Kur'an'da Firavun ve ordusunun akıbeti şöyle anlatılır:
“İman eden bir kavim için Mûsâ ile Firavun’un haberlerinden bir kısmını sana gerçek olarak anlatacağız” Şüphe yok ki, Firavun yeryüzünde (ülkesinde) büyüklük taslamış ve ora halkını sınıflara ayırmıştı. Onlardan bir kesimi eziyor, oğullarını boğazlıyor, kadınlarını ise sağ bırakıyordu. Şüphesiz o bozgunculardandı.” (Kasas, 3-4)

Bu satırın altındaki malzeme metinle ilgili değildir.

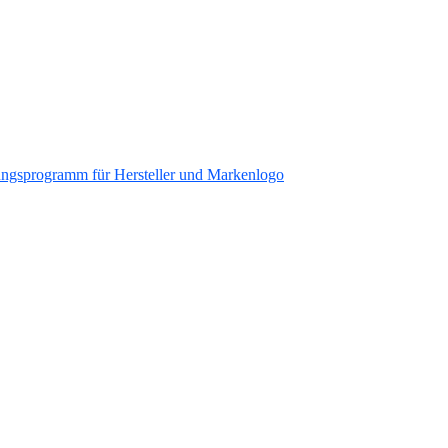
ungsprogramm für Hersteller und Markenlogo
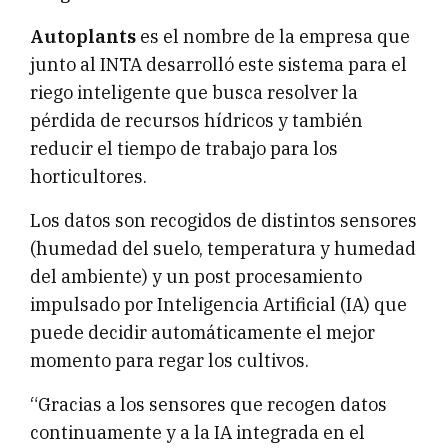
Autoplants
es el nombre de la empresa que
junto al INTA desarrolló este sistema para el
riego inteligente que busca resolver la
pérdida de recursos hídricos y también
reducir el tiempo de trabajo para los
horticultores.
Los datos son recogidos de distintos sensores
(humedad del suelo, temperatura y humedad
del ambiente) y un post procesamiento
impulsado por Inteligencia Artificial (IA) que
puede decidir automáticamente el mejor
momento para regar los cultivos.
“Gracias a los sensores que recogen datos
continuamente y a la IA integrada en el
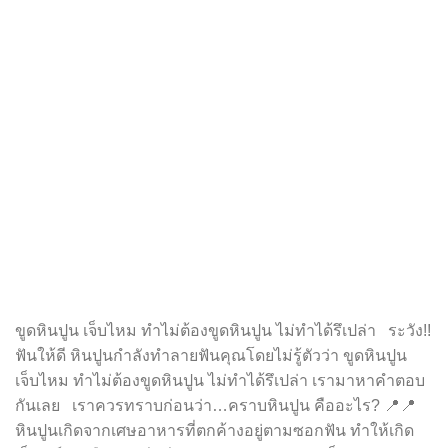
ขูดหินปูน เจ็บไหม ทำไม่ต้องขูดหินปูน ไม่ทำได้รึเปล่า ระวัง!!
ฟันให้ดี หินปูนกำลังทำลายฟันคุณโดยไม่รู้ตัวว่า ขูดหินปูน
เจ็บไหม ทำไม่ต้องขูดหินปูน ไม่ทำได้รึเปล่า เรามาหาคำตอบ
กันเลย เราควรทราบก่อนว่า…คราบหินปูน คืออะไร? 📍📍
หินปูนเกิดจากเศษอาหารที่ตกค้างอยู่ตามซอกฟัน ทำให้เกิด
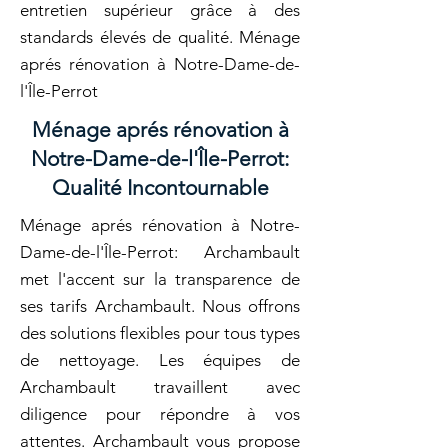
entretien supérieur grâce à des
standards élevés de qualité. Ménage
aprés rénovation à Notre-Dame-de-
l'Île-Perrot
Ménage aprés rénovation à
Notre-Dame-de-l'Île-Perrot:
Qualité Incontournable
Ménage aprés rénovation à Notre-
Dame-de-l'Île-Perrot: Archambault
met l'accent sur la transparence de
ses tarifs Archambault. Nous offrons
des solutions flexibles pour tous types
de nettoyage. Les équipes de
Archambault travaillent avec
diligence pour répondre à vos
attentes. Archambault vous propose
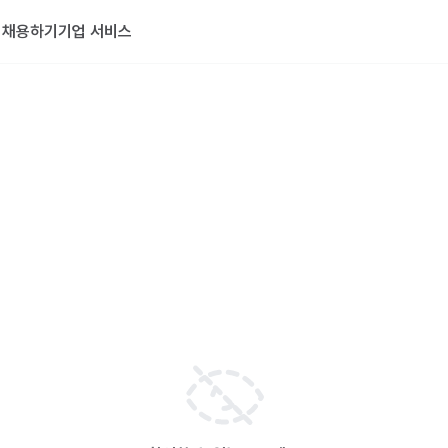
기
채용하기
기업 서비스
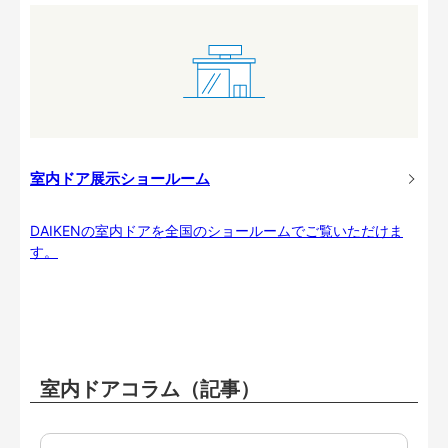
室内ドア展示ショールーム
DAIKENの室内ドアを全国のショールームでご覧いただけま
す。
室内ドアコラム（記事）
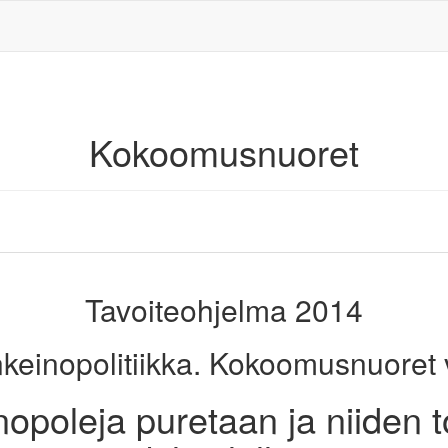
Kokoomusnuoret
Tavoiteohjelma 2014
inkeinopolitiikka. Kokoomusnuoret va
nopoleja puretaan ja niiden 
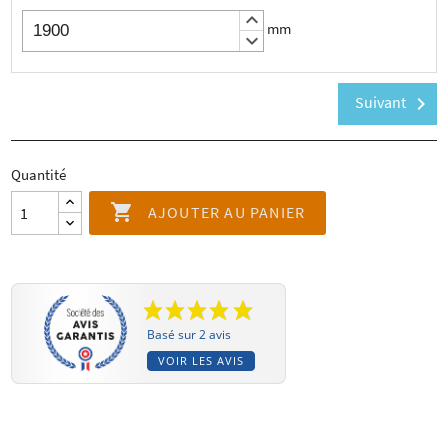
keyboard_arrow_up
mm
keyboard_arrow_down
Suivant
chevron_right
Quantité

AJOUTER AU PANIER
Basé sur 2 avis
VOIR LES AVIS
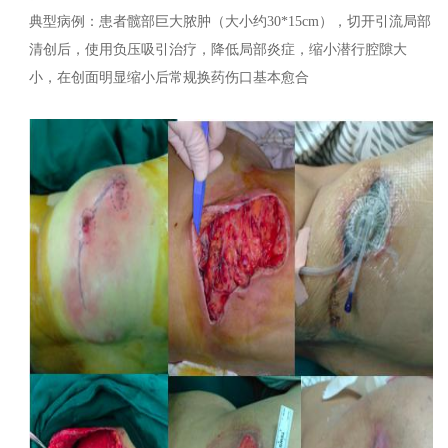
典型病例：患者髋部巨大脓肿（大小约
30*15cm
），切开引流局部
清创后，使用负压吸引治疗，降低局部炎症，缩小潜行腔隙大
小，在创面明显缩小后常规换药伤口基本愈合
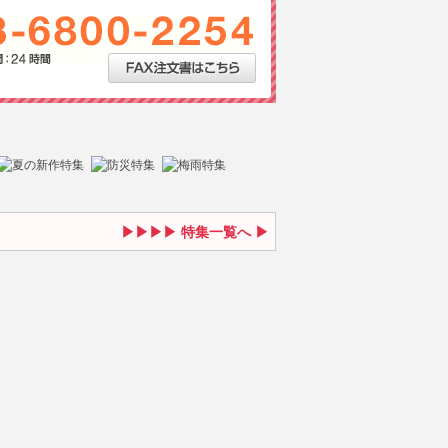
特集一覧へ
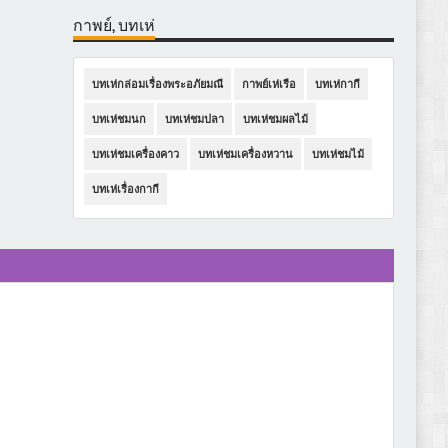
กาพย์, บทเห่
อิเหนา : นางมาหยารัศมีนางสการะวาตี
บทเห่กล่อมเรื่องพระอภัยมณี
กาพย์เห่เรือ
บทเห่กากี
ขึ้นเฝ้านางจินตะหรา (๖๔)
บทเห่ชมนก
บทเห่ชมปลา
บทเห่ชมผลไม้
บทเห่ชมเครื่องคาว
บทเห่ชมเครื่องหวาน
บทเห่ชมไม้
บทเห่เรื่องกากี
อิเหนา : ท้าวดาหาตัดตุนาหงัน (๖๙)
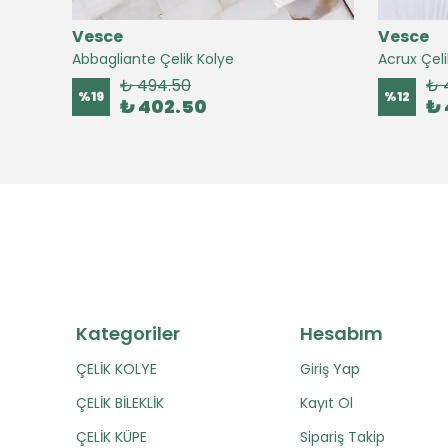
Vesce
Vesce
Abbagliante Çelik Kolye
Acrux Çeli
₺ 494.50
₺ 
%
19
%
12
₺ 402.50
₺ 
Kategoriler
Hesabım
ÇELİK KOLYE
Giriş Yap
ÇELİK BİLEKLİK
Kayıt Ol
ÇELİK KÜPE
Sipariş Takip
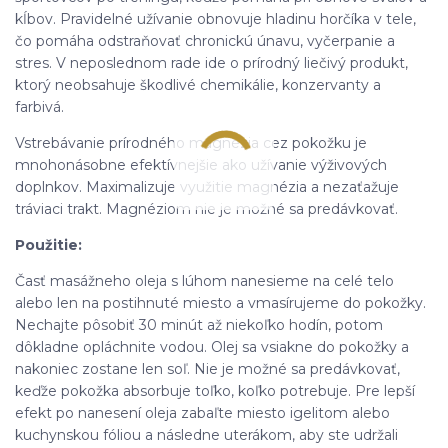
kĺbov. Pravidelné užívanie obnovuje hladinu horčíka v tele,
čo pomáha odstraňovať chronickú únavu, vyčerpanie a
stres. V neposlednom rade ide o prírodný liečivý produkt,
ktorý neobsahuje škodlivé chemikálie, konzervanty a
farbivá.
Vstrebávanie prírodného magnézia cez pokožku je
mnohonásobne efektívnejšie ako užívanie výživových
doplnkov. Maximalizuje využitie magnézia a nezaťažuje
tráviaci trakt. Magnéziom nie je možné sa predávkovať.
Použitie:
Časť masážneho oleja s lúhom nanesieme na celé telo
alebo len na postihnuté miesto a vmasírujeme do pokožky.
Nechajte pôsobiť 30 minút až niekoľko hodín, potom
dôkladne opláchnite vodou. Olej sa vsiakne do pokožky a
nakoniec zostane len soľ. Nie je možné sa predávkovať,
keďže pokožka absorbuje toľko, koľko potrebuje. Pre lepší
efekt po nanesení oleja zabaľte miesto igelitom alebo
kuchynskou fóliou a následne uterákom, aby ste udržali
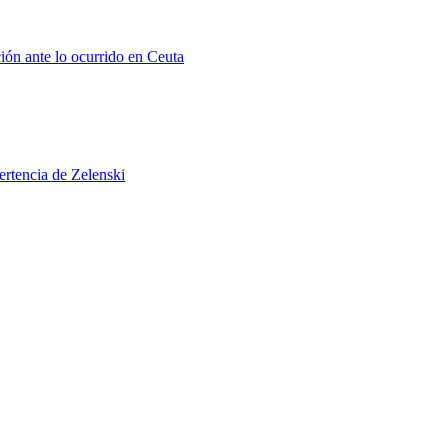
ión ante lo ocurrido en Ceuta
ertencia de Zelenski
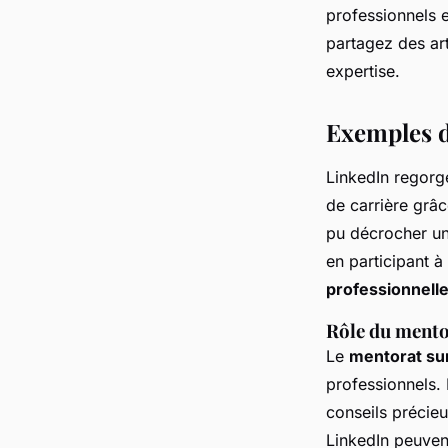
professionnels 
partagez des art
expertise.
Exemples d
LinkedIn regor
de carrière grâ
pu décrocher un
en participant à
professionnell
Rôle du mentor
Le
mentorat su
professionnels.
conseils précieu
LinkedIn peuvent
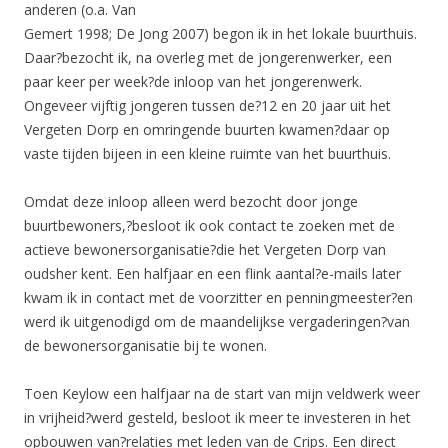
anderen (o.a. Van
Gemert 1998; De Jong 2007) begon ik in het lokale buurthuis.
Daar?bezocht ik, na overleg met de jongerenwerker, een
paar keer per week?de inloop van het jongerenwerk.
Ongeveer vijftig jongeren tussen de?12 en 20 jaar uit het
Vergeten Dorp en omringende buurten kwamen?daar op
vaste tijden bijeen in een kleine ruimte van het buurthuis.
Omdat deze inloop alleen werd bezocht door jonge
buurtbewoners,?besloot ik ook contact te zoeken met de
actieve bewonersorganisatie?die het Vergeten Dorp van
oudsher kent. Een halfjaar en een flink aantal?e-mails later
kwam ik in contact met de voorzitter en penningmeester?en
werd ik uitgenodigd om de maandelijkse vergaderingen?van
de bewonersorganisatie bij te wonen.
Toen Keylow een halfjaar na de start van mijn veldwerk weer
in vrijheid?werd gesteld, besloot ik meer te investeren in het
opbouwen van?relaties met leden van de Crips. Een direct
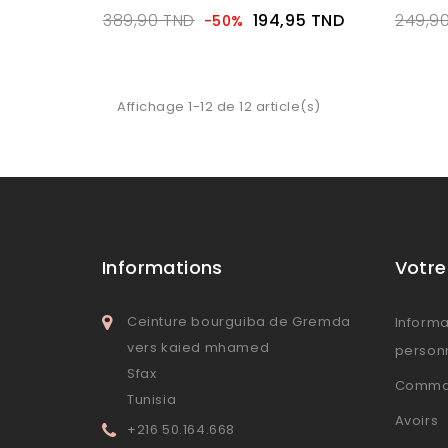
389,90 TND
194,95 TND
249,9
-50%
Affichage 1-12 de 12 article(s)
Informations
Votr
Ceinture bourguiba de Gremda
Informa
vers kaied mhamed
person
Sfax
Comma
Tunisia
Avoirs
+216 50.164.668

“Bunun üzerine Mûsâ’ya, 'asan ile denize vur' diye vahyettik. Deniz derhal yarıldı. Her parçası koca bir dağ gibiydi. Ötekileri de oraya yaklaştırdık. Mûsâ’yı ve beraberindekilerin hepsini kurtardık. Sonra ötekileri suda boğduk.” (Şuara, 63-66)
Bu kıssalar, bizlere önemli dersler vermektedir. Geçmiş kavimlerin hatalarından ders alarak, Allah'ın emirlerine uymalı, zulümden, ahlaksızlıktan ve şirke düşmekten kaçınmalıyız. Aksi takdirde, bizler de aynı akıbete uğrayabiliriz.